« Il n’y a pas eu de confrontation claire et nette, projet contre projet »
10/05/2007
Comment appréciez-vous la situation après la victoire de Nicolas Sarkozy ? Marie-George Buffet a parlé de « véritable catastrophe politique ».
Olivier Dartigolles. Les femmes et les hommes de gauche, les progressistes, ressentent la gravité de la situation. On connaît les lourdes conséquences qu’aura la politique de Nicolas Sarkozy pour le monde du travail, les quartiers, la jeunesse, les plus démunis... Il y a des « pourquoi » qui résonnent dans les têtes : Pourquoi pas d’alternance pour la première fois depuis 25 ans ? Pourquoi l’élection d’un homme qui a fait campagne sur des thèmes qui, il y a peu, étaient ceux de la seule extrême droite ? On parle beaucoup d’un virage à droite de la société. Je crois qu’il faut y regarder de plus près...

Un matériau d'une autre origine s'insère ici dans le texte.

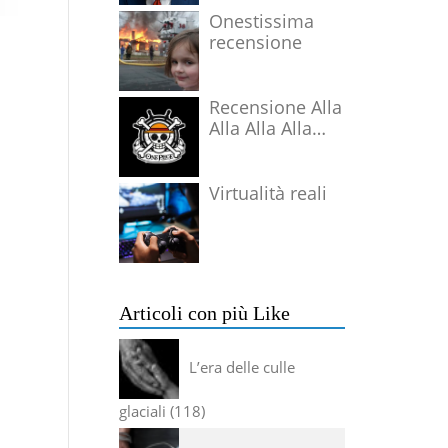
Onestissima
recensione
Recensione Alla
Alla Alla Alla
Alla Alla Alla
Virtualità reali
Articoli con più Like
L’era delle culle
glaciali
118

Cette situation serait surtout le fruit d’un très grave manque à gauche ?
Olivier Dartigolles. Ce n’est pas si simple. C’est la même société qui a voté majoritairement pour Sarkozy, pour le « non » au TCE en mai 2005 et qui a repoussé par son action le CPE. Il y a donc des aspects contradictoires et il faut creuser tout cela. Il est vrai, cela dit, que Nicolas Sarkozy a su profiter du très grave manque à gauche. Durant la campagne, à aucun moment la gauche n’a représenté un espoir. Il n’y a pas eu de confrontation claire et nette, projet contre projet, et par contre il y a eu brouillage sur les valeurs et les idées de la gauche.
C’est pourquoi le candidat du MEDEF a incontestablement marqué des points dans la bataille des idées. Il l’a fait par un discours efficace donnant à chacun le sentiment d’apporter des réponses. Et c’est aussi de cette absence de projet à gauche dont a profité François Bayrou. Dans ce contexte, le Parti communiste n’a pas réussi à relever le gant de la gauche. Nous avons beaucoup alerté, mis en garde, sans pouvoir représenter une force crédible pour changer la donne.

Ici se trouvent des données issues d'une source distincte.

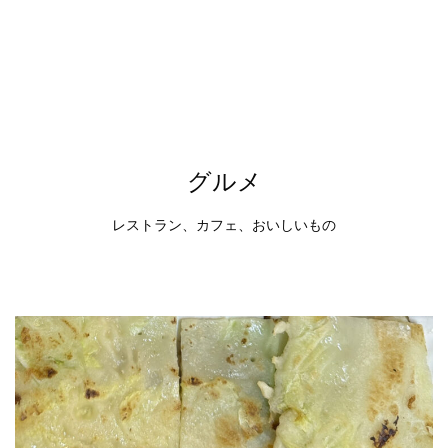
グルメ
レストラン、カフェ、おいしいもの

Au lendemain du premier tour, vous avez annoncé un congrès extraordinaire pour tirer enseignement de votre très faible score. Qu’est-ce qui va être sur la table ? La direction ? La campagne ? La stratégie ?

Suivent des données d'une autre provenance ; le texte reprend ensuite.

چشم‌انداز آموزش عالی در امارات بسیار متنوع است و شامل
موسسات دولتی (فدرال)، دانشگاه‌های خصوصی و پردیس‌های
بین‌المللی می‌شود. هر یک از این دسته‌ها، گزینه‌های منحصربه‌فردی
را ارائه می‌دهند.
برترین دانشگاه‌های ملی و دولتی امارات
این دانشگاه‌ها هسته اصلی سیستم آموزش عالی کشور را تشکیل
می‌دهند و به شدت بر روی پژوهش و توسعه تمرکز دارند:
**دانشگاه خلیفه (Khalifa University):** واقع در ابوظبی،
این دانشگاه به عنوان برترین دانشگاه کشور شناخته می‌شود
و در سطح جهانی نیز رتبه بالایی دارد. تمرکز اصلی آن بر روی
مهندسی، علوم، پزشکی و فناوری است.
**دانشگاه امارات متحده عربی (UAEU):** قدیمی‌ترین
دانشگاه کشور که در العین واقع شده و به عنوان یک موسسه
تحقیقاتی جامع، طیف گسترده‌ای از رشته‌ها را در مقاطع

Olivier Dartigolles. Je crois qu’on a besoin de ce congrès extraordinaire. Je mesure qu’il y a une attente très forte d’un débat de fond qui traite de toutes les questions qui viendront. On sent que ce débat doit être construit à partir de l’état du monde, de l’Europe, de la société. Il y a besoin d’un état des lieux qui n’en reste pas à la surface des choses. Il y a des questions que la recomposition politique en cours rend plus vives aujourd’hui.
Comment faire vivre, dans le capitalisme mondialisé, les valeurs d’égalité, de liberté, de justice sociale ? L’état de la gauche et la faiblesse du PCF doivent nous faire réfléchir à un changement de logiciel : celui qui a servi le mouvement ouvrier et progressiste du XXe siècle n’est visiblement plus opérant. Le congrès ne peut pas être au-dessous de ce niveau de réflexion.
Dans un mois, les législatives sont une première échéance. Y a-t-il un risque que le PCF soit absent ou presque du Parlement ?
Olivier Dartigolles. La situation est inédite : après cinq ans aux affaires, la droite très dure s’est requalifiée et les législatives viennent dans le prolongement de la mécanique de la présidentielle. Cela rend indispensable une très grande mobilisation des communistes, pour les législatives et toutes les initiatives de résistance à Sarkozy et à sa politique. L’existence d’un groupe communiste est une question politique : ce serait une mauvaise nouvelle de plus que de perdre cet instrument de résistance parlementaire à Nicolas Sarkozy et ce point d’appui pour les luttes et les mobilisations.
D’autre part, nous avons vu le 22 avril les dégâts que produit un vote soi-disant « utile » en faveur du PS : l’affaiblissement des autres forces de gauche et notamment du PCF a conduit à la fois à la victoire de la droite et à encourager le PS à regarder du côté de la droite et du centre.
Le vote pour les candidats présentés ou soutenus par le PCF sera un vote franchement antidroite, pour une gauche qui veut résister, redonner de l’espoir et pour cela rester elle-même.